__Task to complete__. Below are the records; copy each line in them that holds the word "cantante".

---

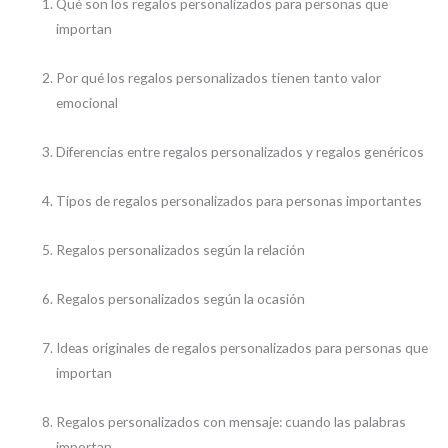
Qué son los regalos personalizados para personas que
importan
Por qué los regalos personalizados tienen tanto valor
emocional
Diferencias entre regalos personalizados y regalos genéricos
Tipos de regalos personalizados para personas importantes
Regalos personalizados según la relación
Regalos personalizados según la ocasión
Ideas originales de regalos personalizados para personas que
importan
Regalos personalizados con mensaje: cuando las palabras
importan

---

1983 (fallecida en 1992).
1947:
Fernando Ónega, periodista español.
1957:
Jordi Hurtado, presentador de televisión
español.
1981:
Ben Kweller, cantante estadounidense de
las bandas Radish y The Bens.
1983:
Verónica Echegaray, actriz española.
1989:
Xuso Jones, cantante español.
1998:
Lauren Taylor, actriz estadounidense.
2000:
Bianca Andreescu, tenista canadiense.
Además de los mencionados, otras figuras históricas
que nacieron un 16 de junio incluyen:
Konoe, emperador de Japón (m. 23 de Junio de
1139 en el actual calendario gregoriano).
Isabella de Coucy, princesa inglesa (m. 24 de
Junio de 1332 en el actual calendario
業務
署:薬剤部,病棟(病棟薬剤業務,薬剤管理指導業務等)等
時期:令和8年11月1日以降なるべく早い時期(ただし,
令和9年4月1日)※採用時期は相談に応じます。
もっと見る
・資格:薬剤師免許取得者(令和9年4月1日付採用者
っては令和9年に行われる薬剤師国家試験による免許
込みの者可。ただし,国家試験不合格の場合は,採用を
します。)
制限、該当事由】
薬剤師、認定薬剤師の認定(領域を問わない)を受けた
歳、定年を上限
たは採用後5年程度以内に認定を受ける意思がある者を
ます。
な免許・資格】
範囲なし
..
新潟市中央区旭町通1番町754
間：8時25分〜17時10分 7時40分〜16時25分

---

__Answer space__.
Ben Kweller, cantante estadounidense de
Xuso Jones, cantante español.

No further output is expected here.